Tre le notizie più interessanti della settimana. Sul fronte parlamentare, è stata presentata la nuova versione della legge elettorale firmata dalla maggioranza. Il premier Giorgia Meloni è intervenuta all’assemblea di Confindustria, focalizzandosi soprattutto su quello che l’Europa dovrebbe fare, di meno e meglio. Infine, i rapporti industriali tra Italia e Spagna sono stati al centro dell’incontro a Roma tra la delegazione guidata da Pedro Sanchez e un gruppo di aziende italiane, presenti i vertici di Fincantieri e Leonardo.
La maggioranza ha presentato una nuova versione della proposta di riforma della legge elettorale alla Commissione Affari costituzionali della Camera, dove era già in corso l’esame in sede referente del testo precedente. Il nuovo impianto introduce alcune modifiche significative rispetto alla proposta originaria, intervenendo sia sui meccanismi di attribuzione del premio di governabilità sia sulla distribuzione dei seggi nelle due Camere, oltre che su aspetti procedurali del voto. Tra i principali cambiamenti figura l’innalzamento della soglia necessaria per ottenere il premio di governabilità, che passa dal 40% al 42%. Questo elemento mira a rafforzare il criterio di rappresentatività della forza politica o coalizione vincente, richiedendo un consenso elettorale più ampio per accedere al premio. Contestualmente, viene ridimensionato il numero massimo di seggi attribuibili grazie al premio stesso: alla Camera dei deputati si passa da un tetto di 230 a 220 seggi, mentre al Senato la soglia scende da 113 a 112. Si tratta di un intervento che, nelle intenzioni dei proponenti, dovrebbe garantire un equilibrio maggiore tra governabilità e rappresentanza parlamentare. Un’altra novità rilevante riguarda la soppressione dei turni di ballottaggio.

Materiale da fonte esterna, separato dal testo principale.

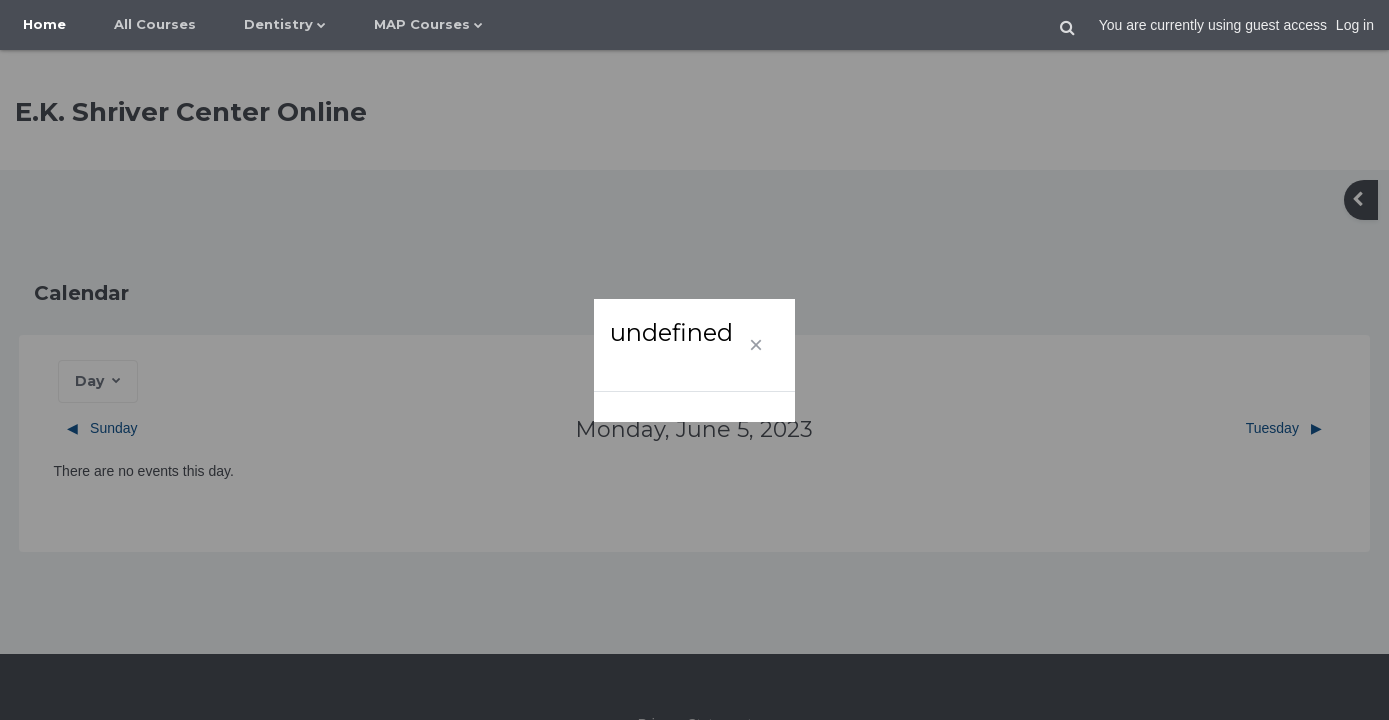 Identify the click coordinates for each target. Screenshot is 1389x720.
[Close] (756, 345)
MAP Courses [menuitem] (422, 24)
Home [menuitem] (44, 24)
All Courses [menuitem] (155, 24)
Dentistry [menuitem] (278, 24)
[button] (1068, 28)
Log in (1355, 25) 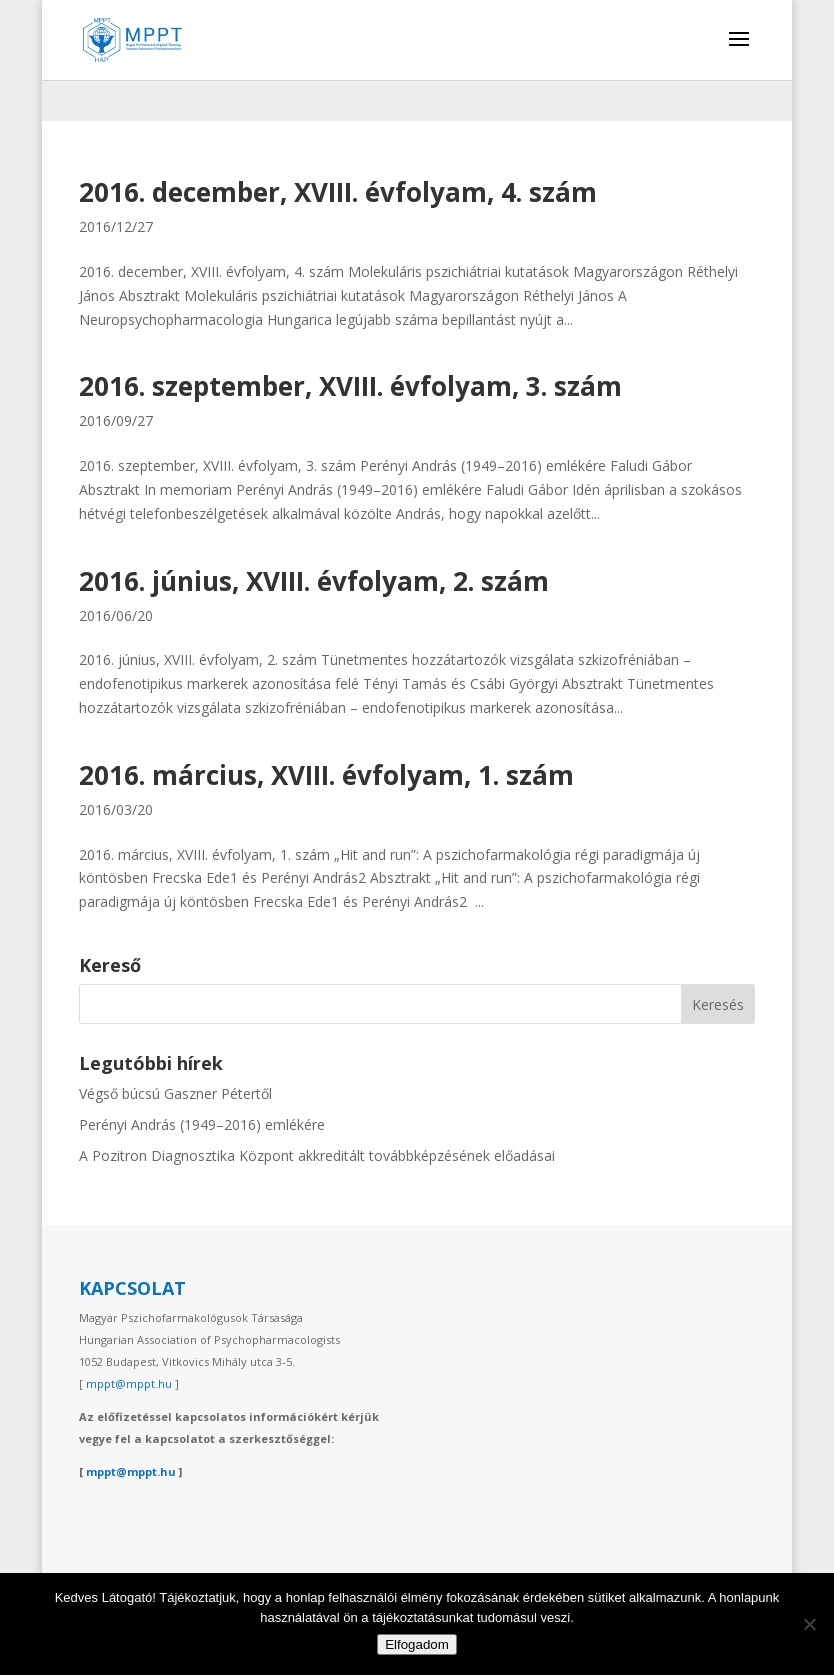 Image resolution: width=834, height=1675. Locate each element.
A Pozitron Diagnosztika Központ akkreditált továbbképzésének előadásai (317, 1155)
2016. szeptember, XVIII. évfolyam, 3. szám (350, 386)
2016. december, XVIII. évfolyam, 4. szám (338, 192)
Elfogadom (417, 1644)
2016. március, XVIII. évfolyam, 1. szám (326, 775)
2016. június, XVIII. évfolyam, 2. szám (314, 581)
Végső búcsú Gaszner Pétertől (175, 1093)
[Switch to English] (740, 100)
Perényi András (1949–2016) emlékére (202, 1124)
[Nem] (809, 1624)
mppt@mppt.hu (129, 1383) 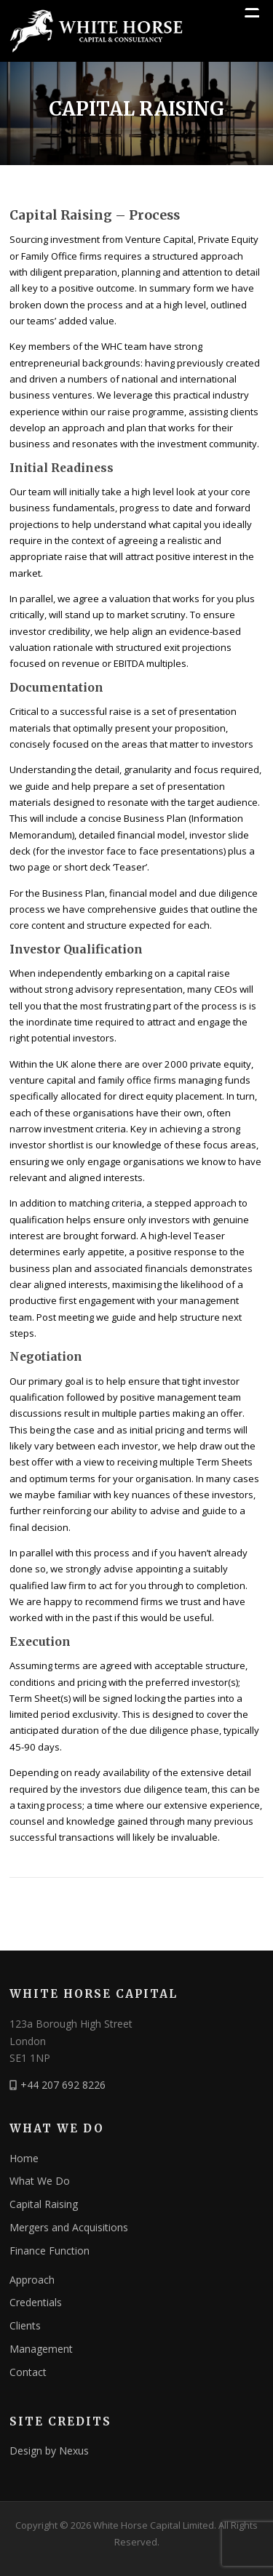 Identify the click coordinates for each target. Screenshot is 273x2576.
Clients (25, 2325)
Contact (28, 2372)
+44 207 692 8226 (63, 2085)
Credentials (35, 2302)
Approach (32, 2280)
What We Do (39, 2181)
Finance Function (49, 2250)
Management (41, 2349)
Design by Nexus (49, 2450)
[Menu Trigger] (252, 14)
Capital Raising (43, 2204)
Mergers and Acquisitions (68, 2227)
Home (24, 2158) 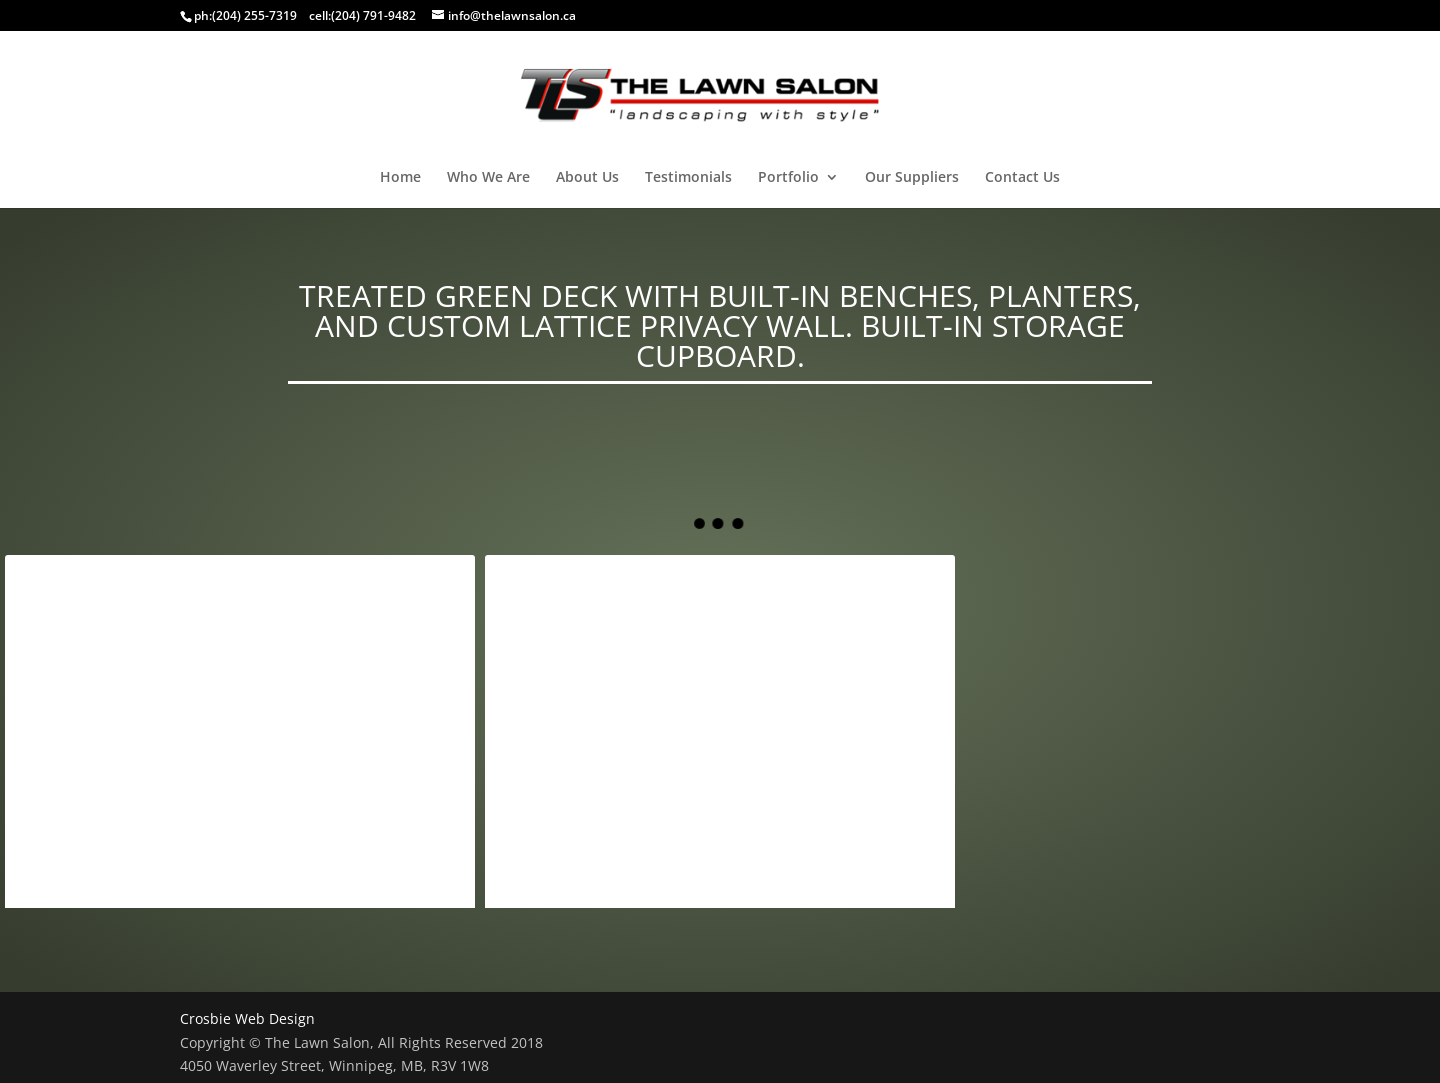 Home (400, 178)
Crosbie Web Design (247, 1018)
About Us (587, 178)
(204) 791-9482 (373, 15)
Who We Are (488, 178)
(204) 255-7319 (254, 15)
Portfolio (788, 178)
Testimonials (688, 178)
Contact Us (1022, 178)
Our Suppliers (912, 178) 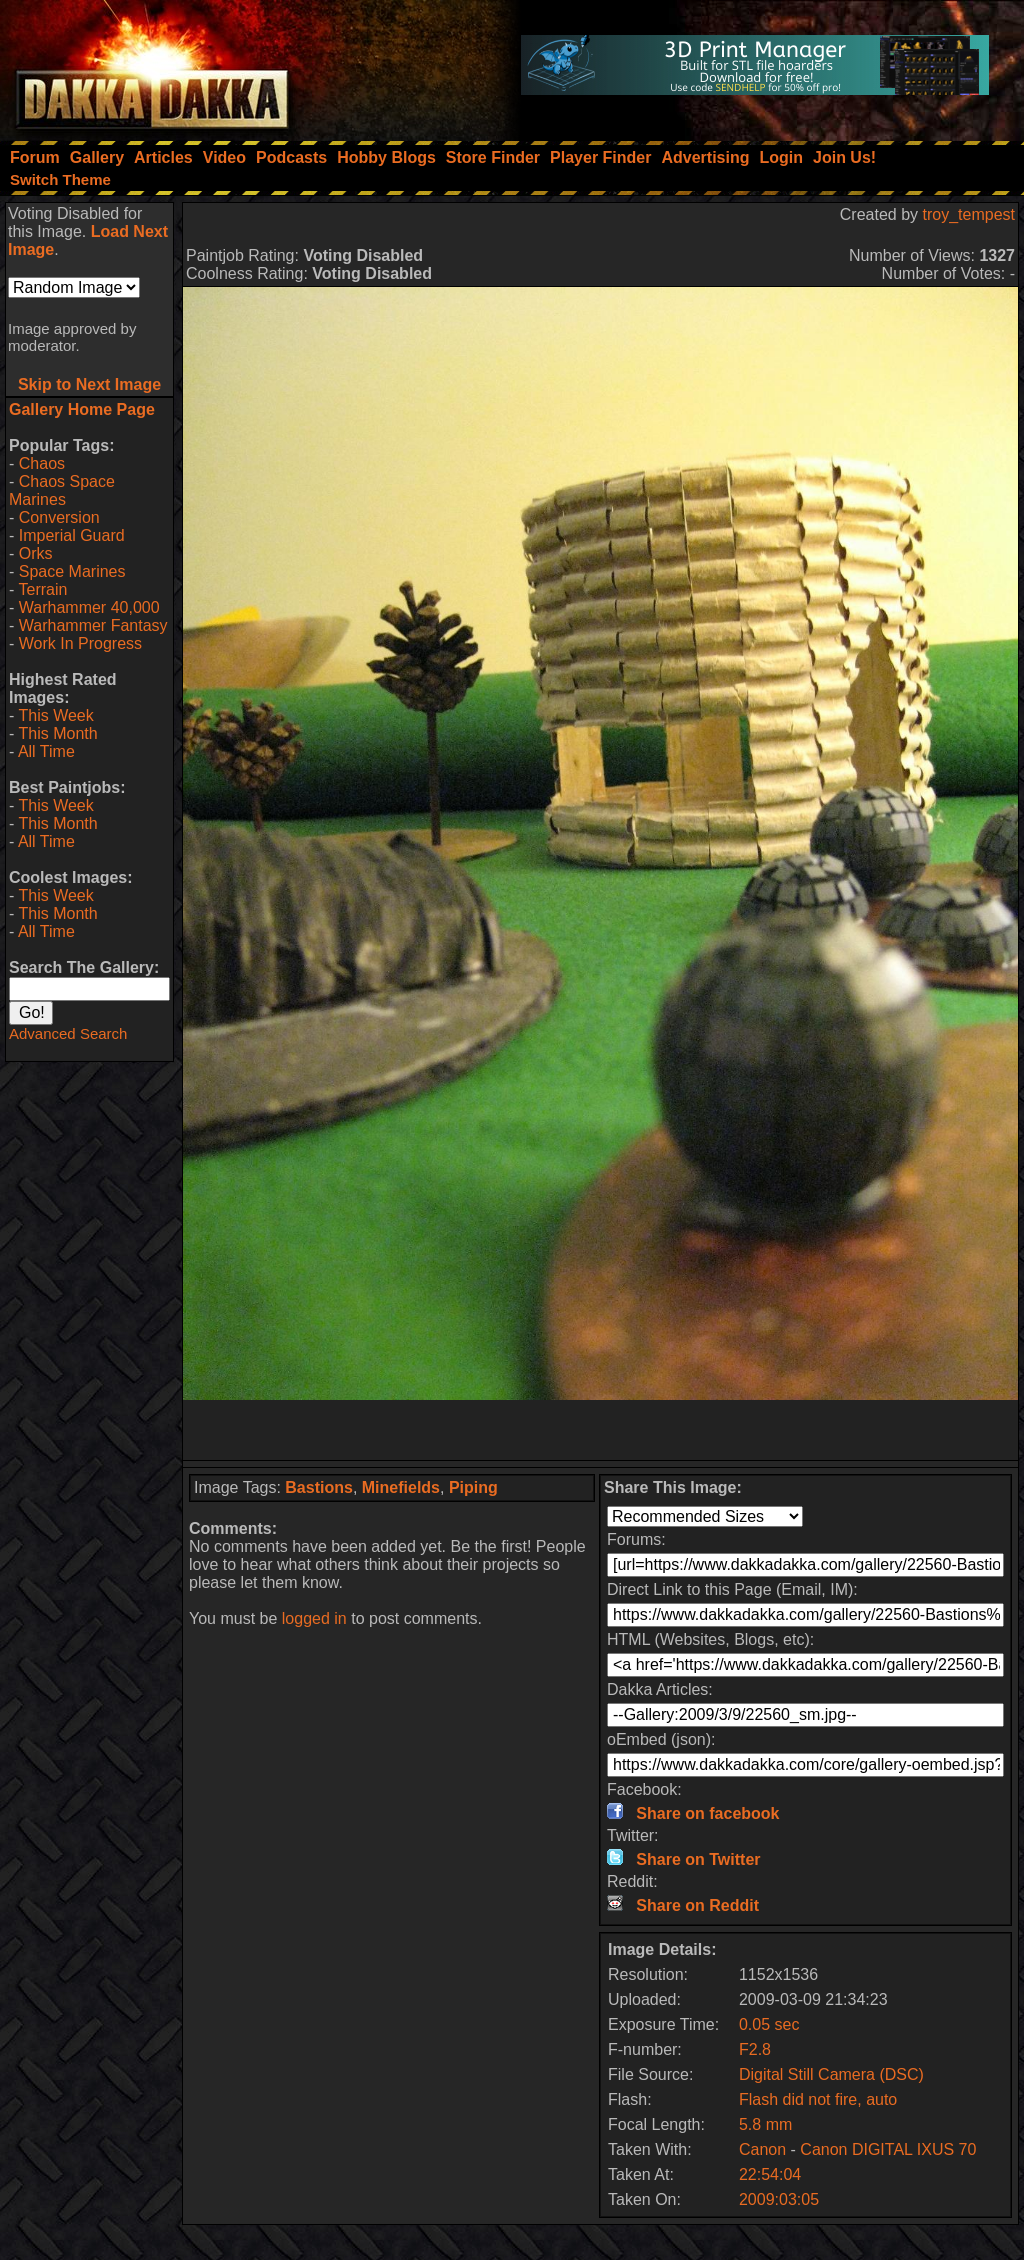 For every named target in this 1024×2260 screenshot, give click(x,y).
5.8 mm (765, 2124)
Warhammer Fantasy (93, 625)
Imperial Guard (72, 535)
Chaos (42, 463)
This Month (57, 733)
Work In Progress (80, 643)
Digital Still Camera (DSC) (831, 2074)
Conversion (59, 517)
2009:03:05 (779, 2199)
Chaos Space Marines (62, 490)
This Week (55, 715)
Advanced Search (68, 1033)
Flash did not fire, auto (818, 2099)
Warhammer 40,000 (89, 607)
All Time (46, 751)
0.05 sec (769, 2024)
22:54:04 (770, 2174)
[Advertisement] (601, 1430)
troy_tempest (969, 214)
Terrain (42, 589)
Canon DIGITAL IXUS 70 (888, 2149)
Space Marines (72, 571)
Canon (762, 2149)
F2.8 (755, 2049)
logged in (314, 1618)
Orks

Nel corso dell’Assemblea di Confindustria, la Presidente del Consiglio Giorgia Meloni ha delineato alcune delle principali linee di riflessione del Governo in merito al contesto economico e politico attuale, soffermandosi in particolare sul ruolo dell’Unione europea, sulla competitività delle imprese e sulle politiche nazionali di sostegno alla crescita. Nel suo intervento, il Premier ha innanzitutto evidenziato come il contesto internazionale sia caratterizzato da quella che ha definito una “policrisi”, nella quale instabilità e incertezza rappresentano elementi strutturali. In questo scenario, Meloni ha espresso una valutazione critica nei confronti dell’Unione europea, ritenuta responsabile di aver privilegiato approcci di natura ideologica e tecnocratica a discapito della competitività e della crescita economica. In particolare, ha sottolineato come le istituzioni europee siano percepite come molto attive nella produzione normativa, ma meno incisive nell’affrontare con tempestività le dinamiche globali. A fronte di queste criticità, il Presidente del Consiglio ha richiamato la necessità di un “cambio di passo” da parte dell’Europa, sintetizzato nell’invito a “fare meno e meglio”, adattando la propria azione alla rapidità richiesta dal contesto internazionale.
Il Presidente del Governo spagnolo, Pedro Sánchez, accompagnato da una nutrita delegazione di rappresentanti del mondo imprenditoriale, ha incontrato a Roma, lo scorso 26 maggio, un gruppo di aziende italiane, tra cui il vertice di Fincantieri e di Leonardo. Obiettivo principale è stato il rafforzamento della cooperazione industriale tra Spagna e Italia in settori chiave per il futuro dell'Europa. Nel ricordare l’importanza di “stringere nuove alleanze nei settori strategici per contribuire a un’Europa più competitiva”, il Presidente Sánchez ha evidenziato la rilevanza dei progetti congiunti sviluppati da Italia e Spagna, espressione di un lavoro di squadra i cui risultati costituiscono per l’Europa un modello in termini di ambizione industriale, leadership tecnologica e visione strategica.